::: Provided data :::
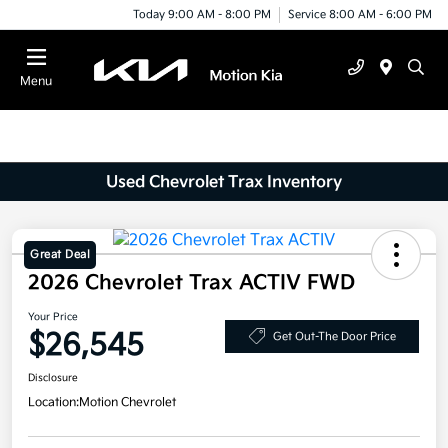
Today 9:00 AM - 8:00 PM
Service 8:00 AM - 6:00 PM
Menu
Used Chevrolet Trax Inventory
Great Deal
2026 Chevrolet Trax ACTIV FWD
Your Price
$26,545
Get Out-The Door Price
Disclosure
Location:
Motion Chevrolet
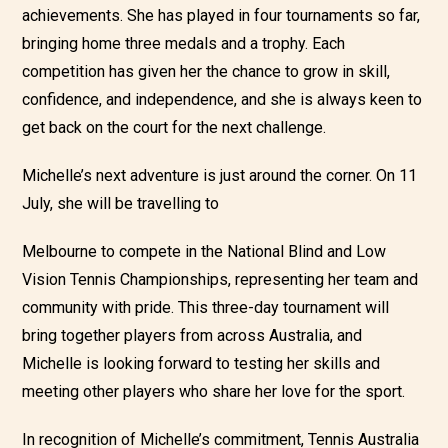
achievements. She has played in fou
r tournaments so far,
bringing home three medals and a trophy. Each
competition has given her the chance to grow in skill,
confidence, and independence, and she is always keen to
get back on the court for the next challenge.
Michelle’s next adventure is just around the corner. On 11
July, she will be travelling to
Melbourne to compete in the National Blind and Low
Vision Tennis Championships, representing her team and
community with pride. This three-day tournament will
bring together players from across Australia, and
Michelle is looking forward to testing her skills and
meeting other players who share her love for the sport.
In recognition of Michelle’s commitment, Tennis Australia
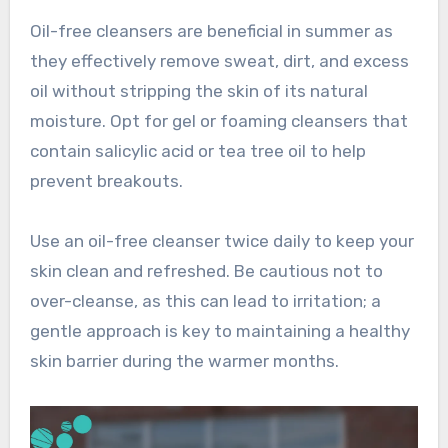
Oil-free cleansers are beneficial in summer as
they effectively remove sweat, dirt, and excess
oil without stripping the skin of its natural
moisture. Opt for gel or foaming cleansers that
contain salicylic acid or tea tree oil to help
prevent breakouts.
Use an oil-free cleanser twice daily to keep your
skin clean and refreshed. Be cautious not to
over-cleanse, as this can lead to irritation; a
gentle approach is key to maintaining a healthy
skin barrier during the warmer months.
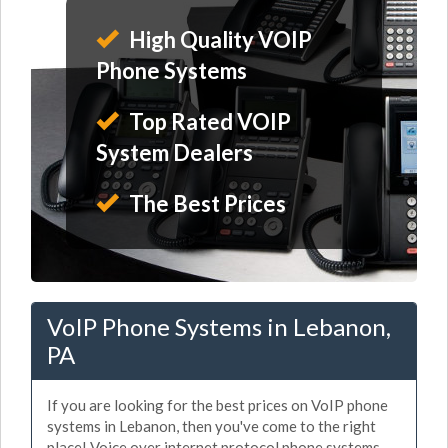
High Quality VOIP
Phone Systems
Top Rated VOIP
System Dealers
The Best Prices
VoIP Phone Systems in Lebanon,
PA
If you are looking for the best prices on VoIP phone
systems in Lebanon, then you've come to the right
place! Voice over internet protocol phone systems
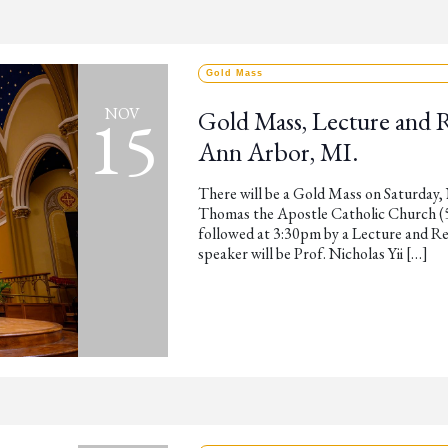
Gold Mass
15
NOV
Gold Mass, Lecture and 
Ann Arbor, MI.
There will be a Gold Mass on Saturday,
Thomas the Apostle Catholic Church (53
followed at 3:30pm by a Lecture and Re
speaker will be Prof. Nicholas Yii […]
:::
§ Task statement:
Drop the pictures; return the lines above from the line containing "meeting other players" to the line containing "If you are looking", both included, exactly.

§ Final answer:
meeting other players who share her love for the sport.
In recognition of Michelle’s commitment, Tennis Australia
Oil-free cleansers are beneficial in summer as
they effectively remove sweat, dirt, and excess
oil without stripping the skin of its natural
moisture. Opt for gel or foaming cleansers that
contain salicylic acid or tea tree oil to help
prevent breakouts.
Use an oil-free cleanser twice daily to keep your
skin clean and refreshed. Be cautious not to
over-cleanse, as this can lead to irritation; a
gentle approach is key to maintaining a healthy
skin barrier during the warmer months.
High Quality VOIP
Phone Systems
Top Rated VOIP
System Dealers
The Best Prices
VoIP Phone Systems in Lebanon,
PA
If you are looking for the best prices on VoIP phone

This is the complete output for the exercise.